In his Aug. 4 post, he also included a second picture of himself with the lesions cleared up, and only some pink discoloration in the spots where the lesions had once been.

“The second photo is me all smiles yesterday, free of the contagious period,” he wrote. “Tomorrow I see my doctor to get the ‘all-clear’ and get a haircut so I can feel human again! Feel free to share this image. Spread the word, not the virus!”

Silver Steele showing his lesions – Photo: @therealsilversteele, via Instagram

Many of Steele’s fans offered well-wishes on his posts about monkeypox, and praised him for sharing information about his own experience with the larger public. 

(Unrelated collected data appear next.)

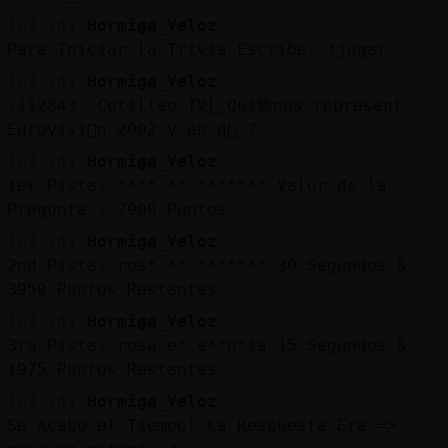
[03:24]
Hormiga_Veloz
Para Iniciar la Trivia Escribe: !jugar
[03:24]
Hormiga_Veloz
.112843. Cotilleo-TVɭ˿Qui鮠nos represent󠥮
Eurovisi󮠥n 2002 y en d󮤥 ?
[03:24]
Hormiga_Veloz
1er Pista: **** ** ******* Valor de la
Pregunta : 7900 Puntos
[03:24]
Hormiga_Veloz
2nd Pista: ros* ** ******* 30 Segundos &
3950 Puntos Restantes
[03:24]
Hormiga_Veloz
3ra Pista: rosa e* e**o*ia 15 Segundos &
1975 Puntos Restantes
[03:24]
Hormiga_Veloz
Se Acabo el Tiempo! La Respuesta Era =>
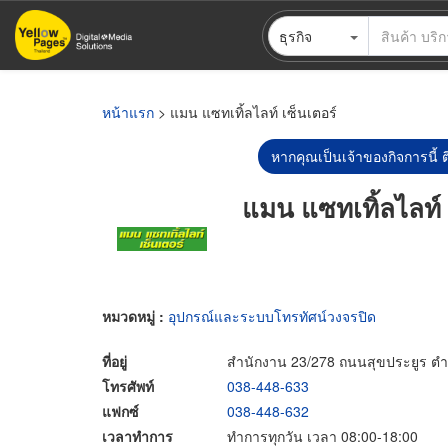
ข้าม
ธุรกิจ
ไป
ยัง
เนื้อหา
หลัก
หน้าแรก
> แมน แซทเทิ้ลไลท์ เซ็นเตอร์
หากคุณเป็นเจ้าของกิจการนี้ ต
แมน แซทเทิ้ลไลท์ 
หมวดหมู่ :
อุปกรณ์และระบบโทรทัศน์วงจรปิด
ที่อยู่
สำนักงาน 23/278 ถนนสุขประยูร ตำบ
โทรศัพท์
038-448-633
แฟกซ์
038-448-632
เวลาทำการ
ทำการทุกวัน เวลา 08:00-18:00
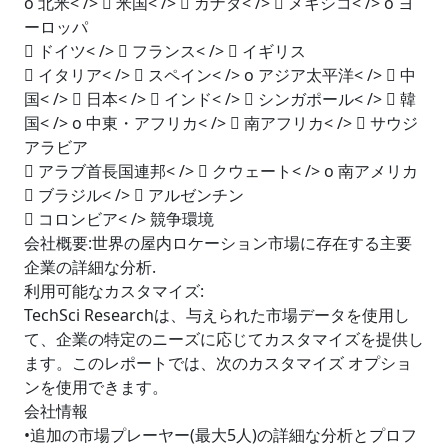
o 北米< />  米国< />  カナダ< />  メキシコ< /> o ヨ
ーロッパ
 ドイツ< />  フランス< />  イギリス
 イタリア< />  スペイン< /> o アジア太平洋< />  中
国< />  日本< />  インド< />  シンガポール< />  韓
国< /> o 中東・アフリカ< />  南アフリカ< />  サウジ
アラビア
 アラブ首長国連邦< />  クウェート< /> o 南アメリカ
 ブラジル< />  アルゼンチン
 コロンビア< /> 競争環境
会社概要:世界の屋内ロケーション市場に存在する主要
企業の詳細な分析.
利用可能なカスタマイズ:
TechSci Researchは、与えられた市場データを使用し
て、企業の特定のニーズに応じてカスタマイズを提供し
ます。このレポートでは、次のカスタマイズ オプショ
ンを使用できます。
会社情報
•追加の市場プレーヤー(最大5人)の詳細な分析とプロフ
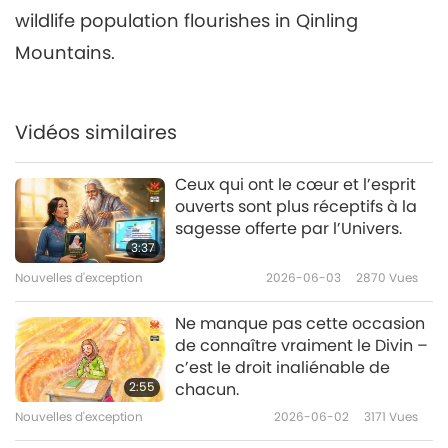
wildlife population flourishes in Qinling
Nouvelles d'exception
2020-02-06
3234
Vues
Mountains.
Nouvelles d'exception
7
Vidéos similaires
28:39
Nouvelles d'exception
2020-02-07
3081
Vues
Ceux qui ont le cœur et l’esprit
ouverts sont plus réceptifs à la
Nouvelles d'exception
sagesse offerte par l’Univers.
3:37
8
30:28
Nouvelles d'exception
2026-06-03
2870
Vues
Nouvelles d'exception
2020-02-08
3287
Vues
Ne manque pas cette occasion
de connaître vraiment le Divin –
Nouvelles d'exception
c’est le droit inaliénable de
2:55
chacun.
9
27:58
Nouvelles d'exception
2026-06-02
3171
Vues
Nouvelles d'exception
2020-02-09
3133
Vues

“Thank you so much for sharing. I am so sorry for the hardships and pain you’ve gone through,” one wrote on the Aug. 4 post. Steele replied, “It’s been worth it because of all the good I’ve done. So many people have been helped by my story and tons of people I know have been vaccinated.”

“So proud of you for sharing this vulnerable experience. I’m glad you are on the mend! You’ve done amazing work spreading the word and educating people,” wrote another Instagram user.

“Can’t thank you enough for sharing your journey, handsome,” wrote a third.

Steele has since posted other pictures to his Instagram account, saying he hopes to have minimal scarring on his face. He has since received the monkeypox vaccine, and is encouraging other gay and bisexual men to follow suit.

The United States recently declared monkeypox a national health emergency, allowing federal agencies to take more drastic steps in terms of developing vaccines and drugs to prevent or treat monkeypox, and allowing access to emergency funding. 

According to the CDC, there have been 39,434 confirmed cases of monkeypox throughout the world, with 13,517 of those occurring in the United States. About 98% of cases have occurred among gay and bisexual men or other men who have sex with men.

The disease is primarily spread by skin-to-skin contact with infected lesions or materials, such as bedding or clothing, that have touched lesions, or through respiratory droplets during prolonged face-to-face contact.

In many cases, sexual activities have acted as the perfect vector for the disease, making it easier to transmit the virus due to the skin-to-skin contact and contact with mucous membranes that occurs during periods of prolonged intimacy.